(MATERIAL PROVIDED begins)

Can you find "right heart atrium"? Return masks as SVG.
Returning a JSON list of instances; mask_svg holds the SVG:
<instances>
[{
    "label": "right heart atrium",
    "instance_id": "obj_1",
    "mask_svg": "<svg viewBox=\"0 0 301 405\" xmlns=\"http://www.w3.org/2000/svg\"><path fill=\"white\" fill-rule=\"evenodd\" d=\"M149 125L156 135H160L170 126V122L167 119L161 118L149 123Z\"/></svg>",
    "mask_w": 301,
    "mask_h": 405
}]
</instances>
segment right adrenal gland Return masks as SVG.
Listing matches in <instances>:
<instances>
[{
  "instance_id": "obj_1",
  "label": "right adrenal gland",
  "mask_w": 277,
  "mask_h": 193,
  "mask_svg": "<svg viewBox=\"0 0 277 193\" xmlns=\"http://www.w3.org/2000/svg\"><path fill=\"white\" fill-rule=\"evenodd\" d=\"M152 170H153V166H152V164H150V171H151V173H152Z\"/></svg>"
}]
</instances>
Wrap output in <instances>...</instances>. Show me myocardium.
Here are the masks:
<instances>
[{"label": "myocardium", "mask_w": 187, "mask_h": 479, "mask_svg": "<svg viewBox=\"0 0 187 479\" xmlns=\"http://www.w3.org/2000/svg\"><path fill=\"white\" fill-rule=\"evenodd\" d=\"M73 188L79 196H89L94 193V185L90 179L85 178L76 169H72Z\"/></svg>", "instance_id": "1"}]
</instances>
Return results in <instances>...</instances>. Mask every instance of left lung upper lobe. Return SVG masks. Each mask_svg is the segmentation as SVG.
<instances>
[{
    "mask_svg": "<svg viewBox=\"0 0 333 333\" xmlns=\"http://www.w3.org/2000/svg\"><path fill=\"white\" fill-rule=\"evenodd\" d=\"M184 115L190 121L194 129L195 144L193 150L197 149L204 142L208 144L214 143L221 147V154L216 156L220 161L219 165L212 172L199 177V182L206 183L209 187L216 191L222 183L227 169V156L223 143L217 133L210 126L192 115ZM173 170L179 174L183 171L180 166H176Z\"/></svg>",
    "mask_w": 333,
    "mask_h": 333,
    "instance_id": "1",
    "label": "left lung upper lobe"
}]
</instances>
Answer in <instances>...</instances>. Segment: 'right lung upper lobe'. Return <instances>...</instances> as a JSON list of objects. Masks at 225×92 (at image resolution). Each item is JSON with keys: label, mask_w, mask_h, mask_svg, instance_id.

(MATERIAL PROVIDED ends)

Please return every line from the one that contains "Wrap output in" through the end of the entries, exactly, leaving out all others.

Wrap output in <instances>...</instances>. Show me myocardium.
Here are the masks:
<instances>
[{"label": "myocardium", "mask_w": 187, "mask_h": 479, "mask_svg": "<svg viewBox=\"0 0 187 479\" xmlns=\"http://www.w3.org/2000/svg\"><path fill=\"white\" fill-rule=\"evenodd\" d=\"M73 188L79 196H89L94 193V185L90 179L85 178L76 169H72Z\"/></svg>", "instance_id": "1"}]
</instances>
Return results in <instances>...</instances>. Mask every instance of left lung upper lobe. Return SVG masks. Each mask_svg is the segmentation as SVG.
<instances>
[{
    "mask_svg": "<svg viewBox=\"0 0 333 333\" xmlns=\"http://www.w3.org/2000/svg\"><path fill=\"white\" fill-rule=\"evenodd\" d=\"M184 115L190 121L194 129L195 144L193 150L197 149L204 142L208 144L214 143L221 147V154L216 156L220 161L219 165L212 172L199 177V182L206 183L209 187L216 191L222 183L227 169V156L223 143L217 133L210 126L192 115ZM173 170L179 174L183 171L180 166H176Z\"/></svg>",
    "mask_w": 333,
    "mask_h": 333,
    "instance_id": "1",
    "label": "left lung upper lobe"
}]
</instances>
Answer in <instances>...</instances>. Segment: 'right lung upper lobe'. Return <instances>...</instances> as a JSON list of objects. Masks at 225×92 (at image resolution). Each item is JSON with keys: label, mask_w, mask_h, mask_svg, instance_id.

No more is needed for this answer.